WHAT NEEDS TO BE DONE:
Where a line of the listing below includes the word "teman", reproduce that line.

EXERCISE MATERIAL:

******************************

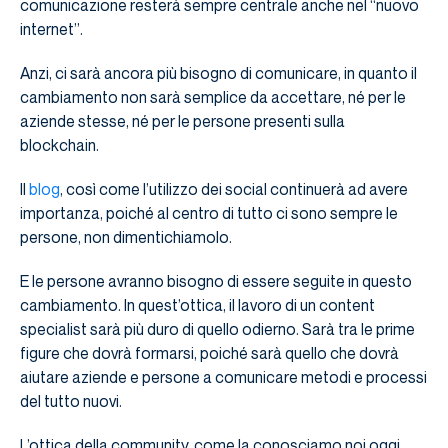
comunicazione resterà sempre centrale anche nel “nuovo
internet”.
Anzi, ci sarà ancora più bisogno di comunicare, in quanto il
cambiamento non sarà semplice da accettare, né per le
aziende stesse, né per le persone presenti sulla
blockchain.
Il
blog
, così come l’utilizzo dei social continuerà ad avere
importanza, poiché al centro di tutto ci sono sempre le
persone, non dimentichiamolo.
E le persone avranno bisogno di essere seguite in questo
cambiamento. In quest’ottica, il lavoro di un content
specialist sarà più duro di quello odierno. Sarà tra le prime
figure che dovrà formarsi, poiché sarà quello che dovrà
aiutare aziende e persone a comunicare metodi e processi
del tutto nuovi.
L’ottica della community, come la conosciamo noi oggi,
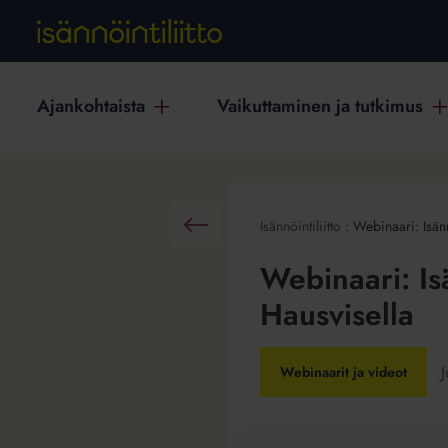
Ajankohtaista
Vaikuttaminen ja tutkimus
Isännöintiliitto
:
Webinaari: Isänn
Takaisin
Webinaari: Is
Hausvisella
J
Webinaarit ja videot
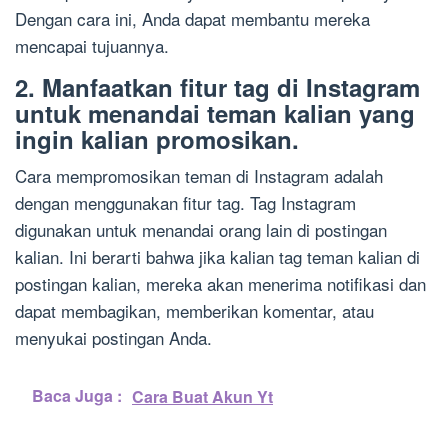
Dengan cara ini, Anda dapat membantu mereka
mencapai tujuannya.
2. Manfaatkan fitur tag di Instagram
untuk menandai teman kalian yang
ingin kalian promosikan.
Cara mempromosikan teman di Instagram adalah
dengan menggunakan fitur tag. Tag Instagram
digunakan untuk menandai orang lain di postingan
kalian. Ini berarti bahwa jika kalian tag teman kalian di
postingan kalian, mereka akan menerima notifikasi dan
dapat membagikan, memberikan komentar, atau
menyukai postingan Anda.
Baca Juga :
Cara Buat Akun Yt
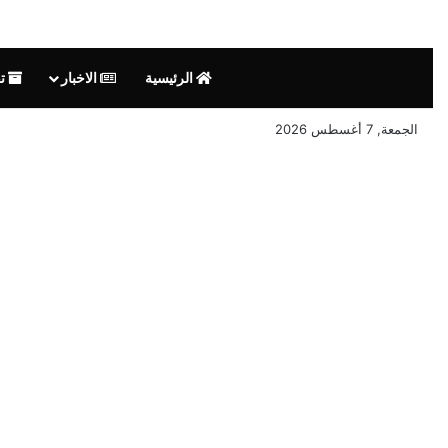
الرئيسية
الاخبار
تق
الجمعة, 7 أغسطس 2026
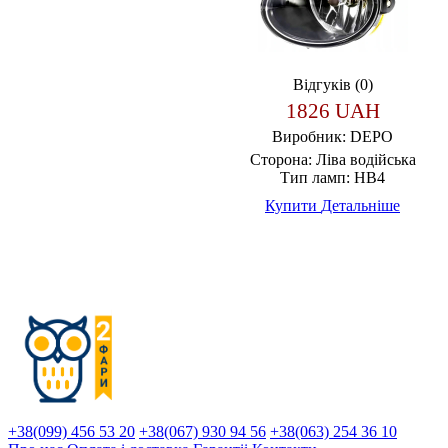
Відгуків (0)
1826 UAH
Виробник:
DEPO
Сторона:
Ліва водійська
Тип ламп:
HB4
Купити
Детальніше
+38(099) 456 53 20
+38(067) 930 94 56
+38(063) 254 36 10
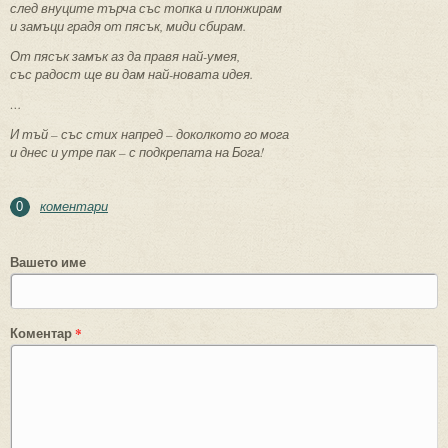
след внуците търча със топка и плонжирам
и замъци градя от пясък, миди сбирам.
От пясък замък аз да правя най-умея,
със радост ще ви дам най-новата идея.
…
И тъй – със стих напред – доколкото го мога
и днес и утре пак – с подкрепата на Бога!
коментари
0
Вашето име
Коментар
*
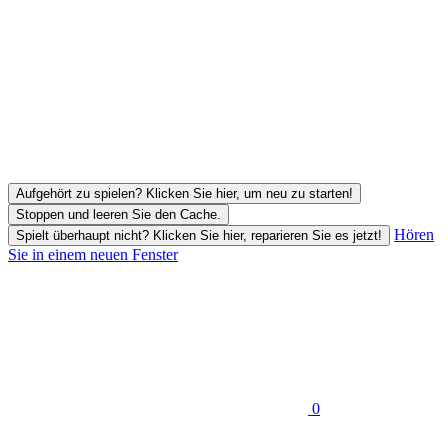
Aufgehört zu spielen? Klicken Sie hier, um neu zu starten!
Stoppen und leeren Sie den Cache.
Hören
Spielt überhaupt nicht? Klicken Sie hier, reparieren Sie es jetzt!
Sie in einem neuen Fenster
0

******************************

WRITTEN REPLY:
untuk menandai teman kalian yang
Cara mempromosikan teman di Instagram adalah
kalian. Ini berarti bahwa jika kalian tag teman kalian di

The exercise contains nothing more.